[Task item]: Could you return every line of the material that contains the word "username"?

Content starts

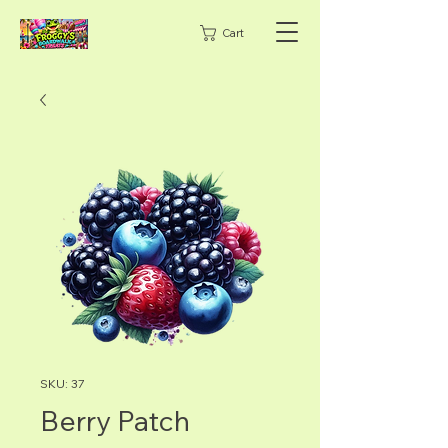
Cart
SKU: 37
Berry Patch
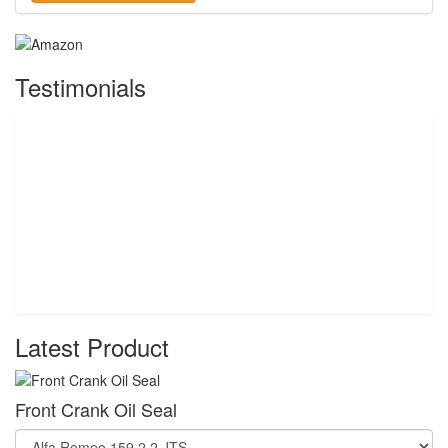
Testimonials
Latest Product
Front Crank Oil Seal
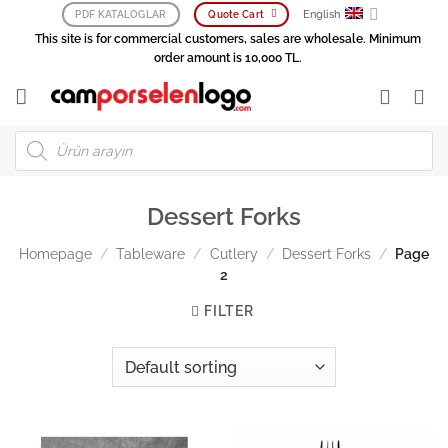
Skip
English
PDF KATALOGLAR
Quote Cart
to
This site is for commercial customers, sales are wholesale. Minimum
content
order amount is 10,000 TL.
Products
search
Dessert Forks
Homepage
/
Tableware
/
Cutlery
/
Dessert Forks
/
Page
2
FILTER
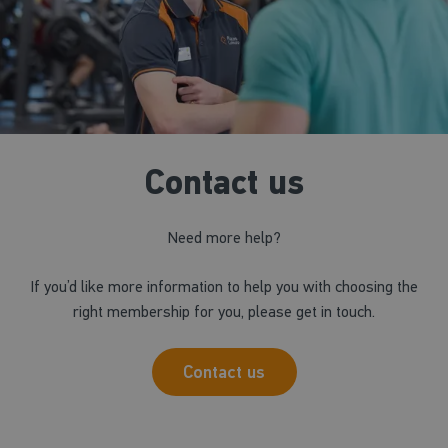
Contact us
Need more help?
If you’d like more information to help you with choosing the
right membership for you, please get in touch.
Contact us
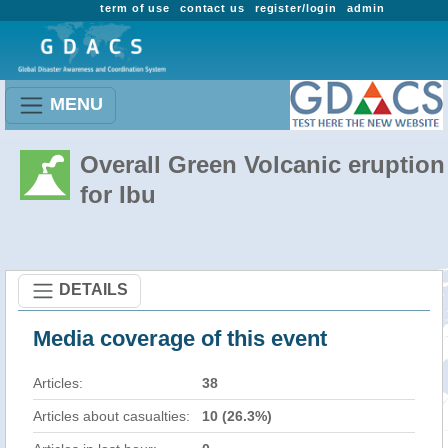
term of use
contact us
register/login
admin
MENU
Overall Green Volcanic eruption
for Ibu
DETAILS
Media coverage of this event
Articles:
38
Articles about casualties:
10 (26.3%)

Content ends
Content starts

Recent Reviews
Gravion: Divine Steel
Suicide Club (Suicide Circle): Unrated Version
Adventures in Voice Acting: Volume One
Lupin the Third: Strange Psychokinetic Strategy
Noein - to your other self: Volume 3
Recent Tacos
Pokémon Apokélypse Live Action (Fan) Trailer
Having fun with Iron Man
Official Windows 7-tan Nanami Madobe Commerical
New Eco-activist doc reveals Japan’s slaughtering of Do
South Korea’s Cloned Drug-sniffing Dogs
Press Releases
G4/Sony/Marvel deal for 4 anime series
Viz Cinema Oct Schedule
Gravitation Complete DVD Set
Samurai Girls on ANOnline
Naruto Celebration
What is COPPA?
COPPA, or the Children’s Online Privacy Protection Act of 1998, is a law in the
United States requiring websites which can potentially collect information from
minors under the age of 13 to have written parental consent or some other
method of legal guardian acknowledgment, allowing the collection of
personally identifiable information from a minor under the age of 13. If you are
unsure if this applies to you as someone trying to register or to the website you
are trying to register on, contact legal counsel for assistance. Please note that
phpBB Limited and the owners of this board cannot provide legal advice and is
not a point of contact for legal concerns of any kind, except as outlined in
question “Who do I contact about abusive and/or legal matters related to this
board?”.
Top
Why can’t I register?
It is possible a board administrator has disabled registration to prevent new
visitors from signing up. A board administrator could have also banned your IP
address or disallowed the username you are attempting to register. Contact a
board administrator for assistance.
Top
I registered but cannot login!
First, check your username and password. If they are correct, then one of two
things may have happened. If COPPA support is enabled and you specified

Content ends
Content starts

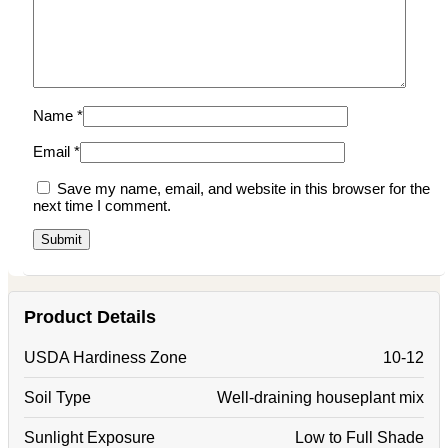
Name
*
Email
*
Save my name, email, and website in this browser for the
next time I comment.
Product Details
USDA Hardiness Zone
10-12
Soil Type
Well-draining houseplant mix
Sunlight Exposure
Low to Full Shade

Content ends

[Response to this task]:
address or disallowed the username you are attempting to register. Contact a
First, check your username and password. If they are correct, then one of two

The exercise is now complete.